La cours de cassation a rendu un avis rendant définitivement délictueux le refus de livrer son mot de passe de téléphone portable (ordiphone) à la police « lorsqu’il est susceptible d’avoir été utilisé pour préparer, faciliter ou commettre un crime ou un délit. »

Protection de la défense vs convention cryptographique

Cette décision s’oppose à une règle de protection de la défense (droit à ne pas s’auto-incriminer, protection de la vie privée) qui protège un code de déverrouillage contre une requête hors perquisition (vous n’êtes pas tenu de laisser fouiller vos « systèmes privés » par des enquêteurs hors perquisition.)

Par contre, elle s’appuie sur deux réalités techniques conjointes :

  1. les téléphones récents sont systématiquement chiffrés (leur contenu est illisible sans la connaissance d’une clé cryptographique).
  2. la clé de déchiffrement (clé cryptographique) est elle-même protégée par le code de déverrouillage de l’interface (accueil) du téléphone.

En effet, l’article 434-15-2 du Code Pénal punit le refus de remettre une clé de déchiffrement (« convention cryptographique ») lorsque celle est « susceptible d’avoir été utilisé, etc. »

Deux besoins, un même secret

Verrouiller son téléphone, c’est bien.
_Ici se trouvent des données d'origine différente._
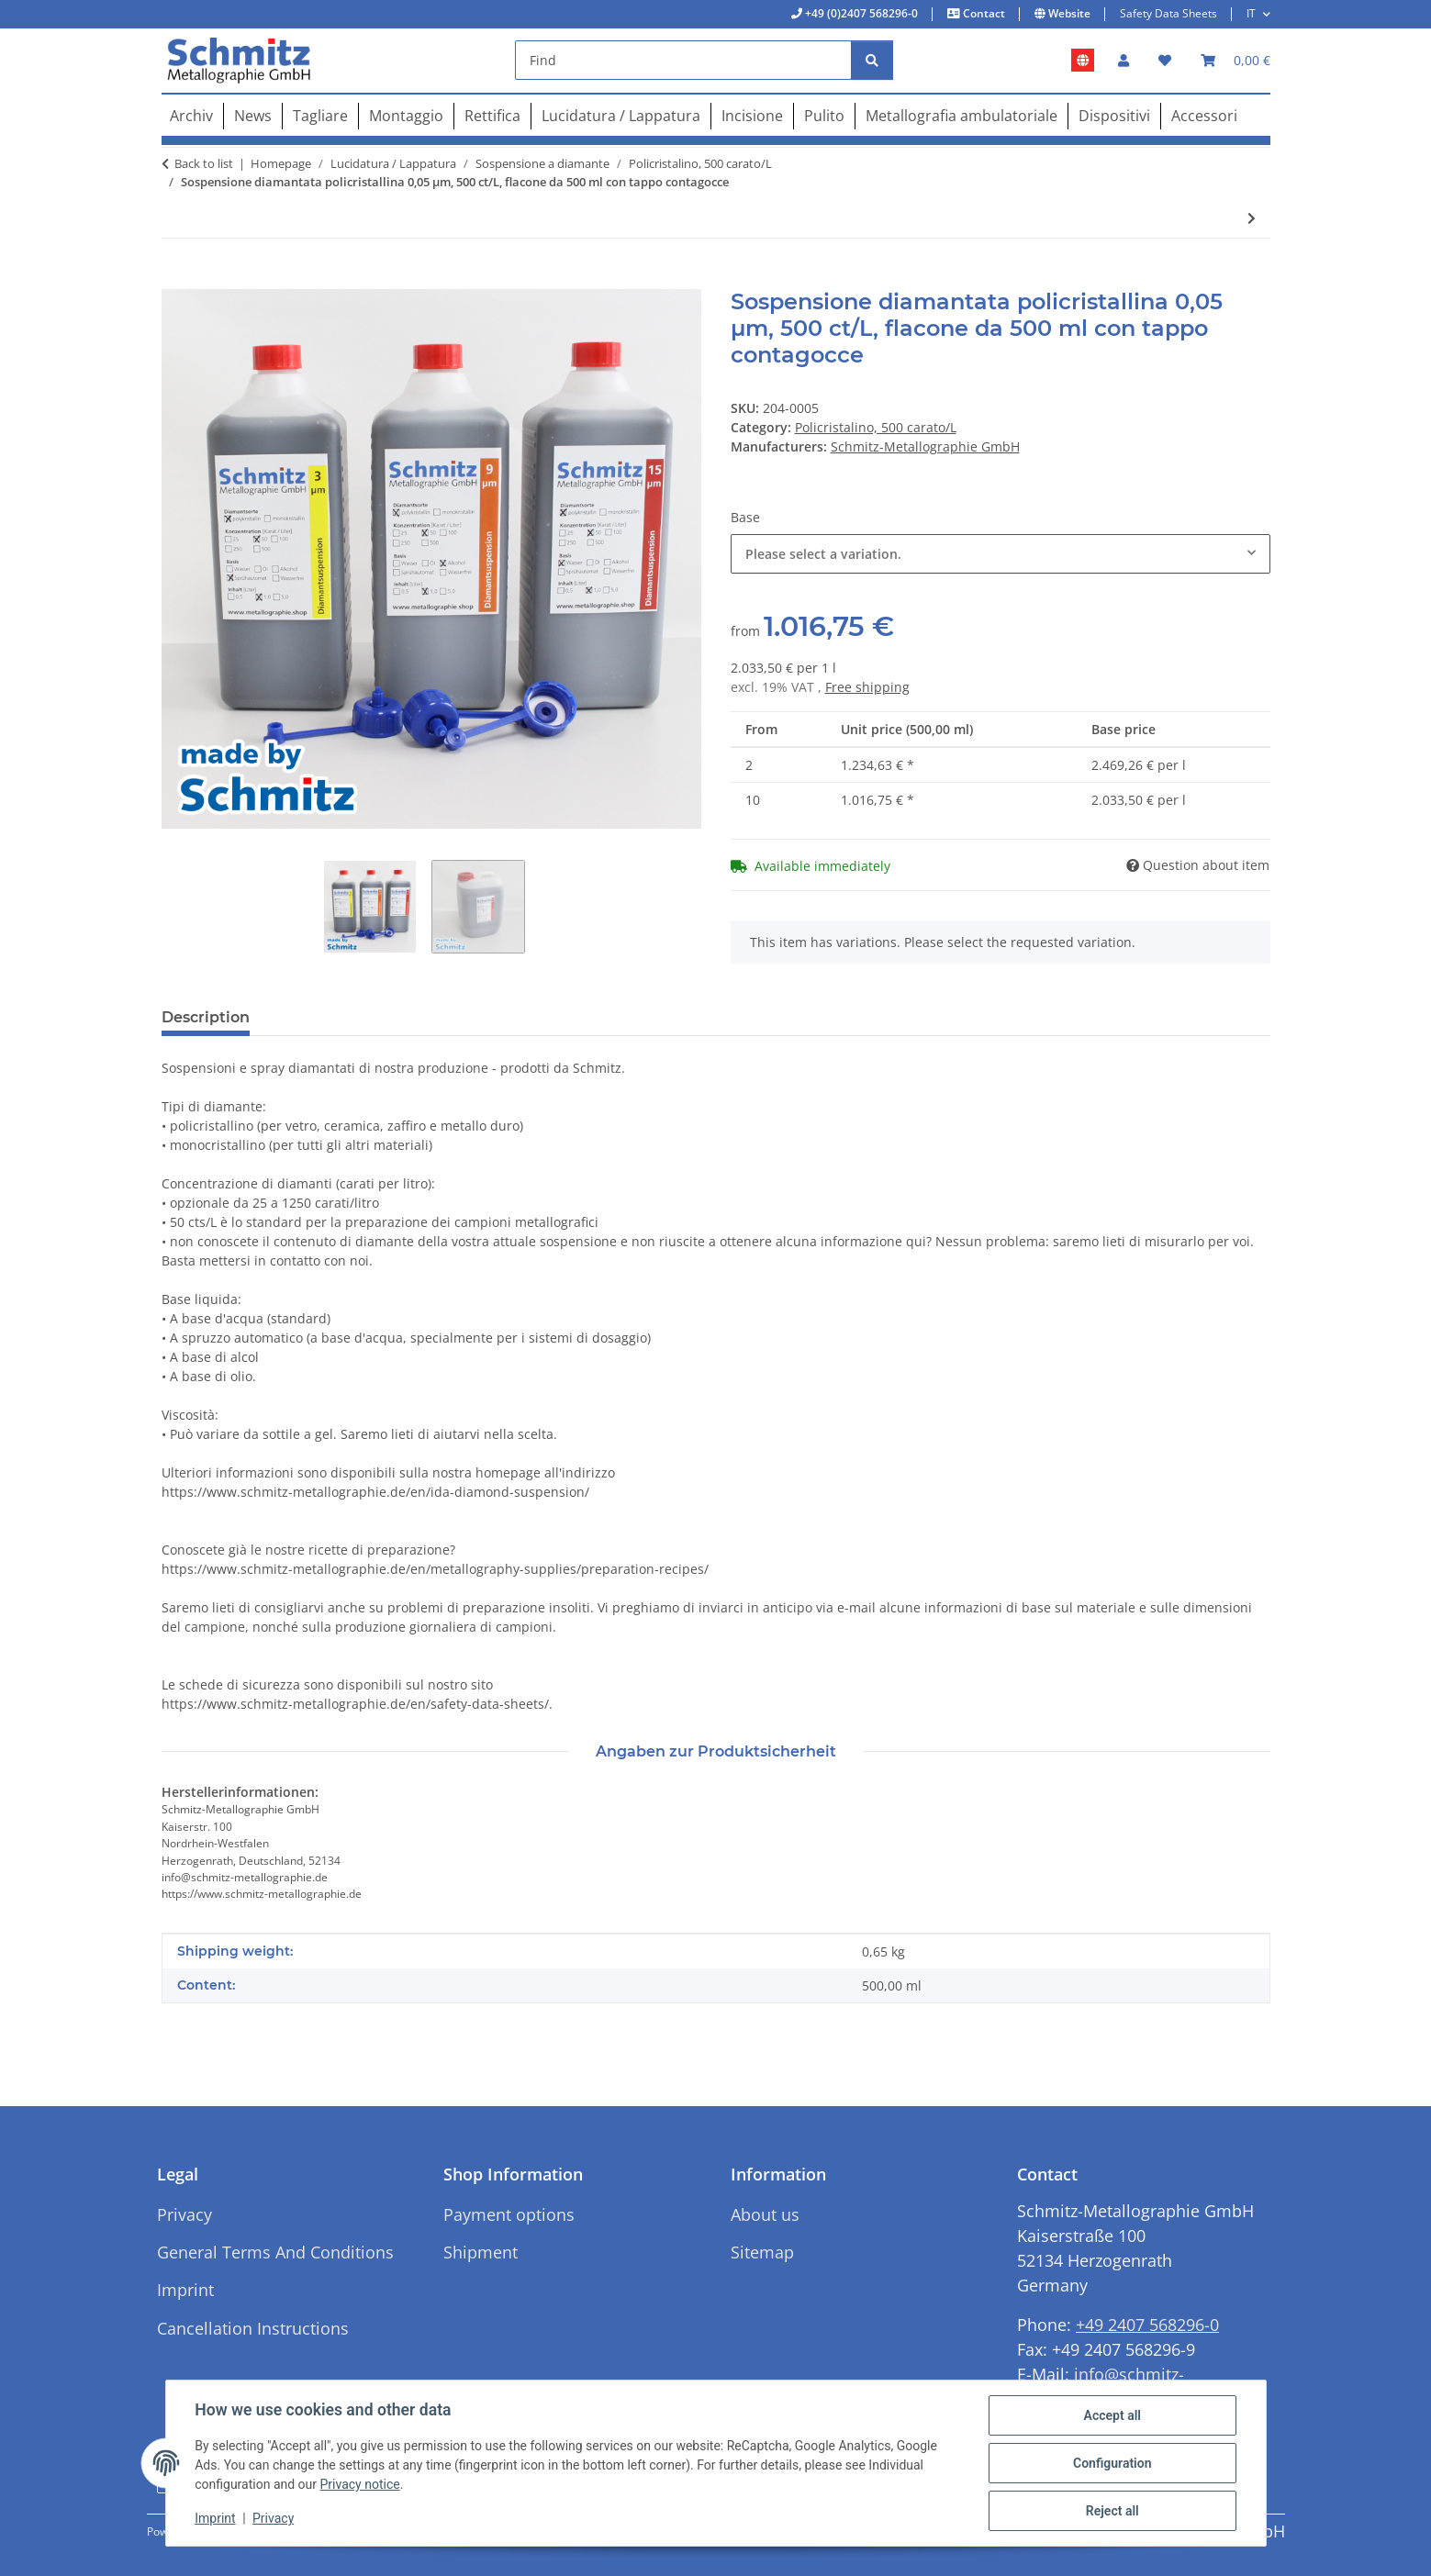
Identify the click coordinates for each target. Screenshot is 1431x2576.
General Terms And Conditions (275, 2252)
Chiffrer (protéger son contenu pour le rendre illisible sans le secret) c’est mieux. C’est pourquoi les constructeurs embarquent dès la conception une fonction de verrouillage et de chiffrement du contenu du téléphone.

Il s’agit de deux besoins différents, mis en œuvre par deux fonctions différentes (d’une part bloquer l’accès à l’interface — accueil — et d’autre part chiffrer le contenu). Les deux secrets (pin ou mot de passe) sont techniquement différents.

Pour rendre ces fonctions faciles à comprendre et utiliser, les constructeurs ont choisi d’utiliser le secret de verrouillage du téléphone comme protection de la clé de chiffrement du téléphone. Pour l’utilisateur·trice, il n’y a plus qu’un secret à configurer et mémoriser.

Cette décision de partager le même secret crée deux défauts. Le premier défaut est technique : les besoins sont différents, la clé de chiffrement du contenu doit être difficile à trouver, même par essais successifs, le secret de déverrouillage doit être rapide à taper ; ces besoins sont antagonistes sur la complexité et longueur du secret. Le second défaut est maintenant judiciaire : alors qu’une clé de déchiffrement doit être remis aux enquêteurs à leur demande (« lorsque celle-ci est susceptible… »), un secret de verrouillage est protégé par le droit de la défense et nécessite une réquisition judiciaire pour être forcé à être remis ; suite à l’arrêt de la cour de cassation, c’est l’accès des enquêteurs qui prime maintenant.

Le besoin d’utiliser deux secrets existe pour n’importe quel utilisateur et utilisatrice qui aurait besoin un jour d’user de ses droits : journalistes et sources, professionnel·les accédant à des documents sensibles depuis leur téléphone… Mais aussi simples manifestant·e·s ou militant·e·s (non-violent ou pas). La résolution technique de cet antagonisme entre les deux secrets est assez simple à résoudre techniquement : offrir la possibilité de configurer deux secrets. Une modification des téléphones Android a un temps permis cela ; ce n’est plus le cas avec le nouveau mode de chiffrement des téléphones Android. Les constructeurs de téléphone ne vont probablement pas faire évoluer favorablement cette situation.

Morale

Utiliser le même secret (pin, mot de passe) pour protéger des fonctions différentes est souvent une mauvaise idée.

Ici, une législation contraignante sur la remise de clés de chiffrements fragilise les droits de la défense protégeant l’accès aux « systèmes privés ».

Pensez-y également pour les mots de passe de vos comptes Internet.

Nota

Ne stockez pas dans votre téléphone portable des données que vous ne voudriez pas avoir à montrer à la police.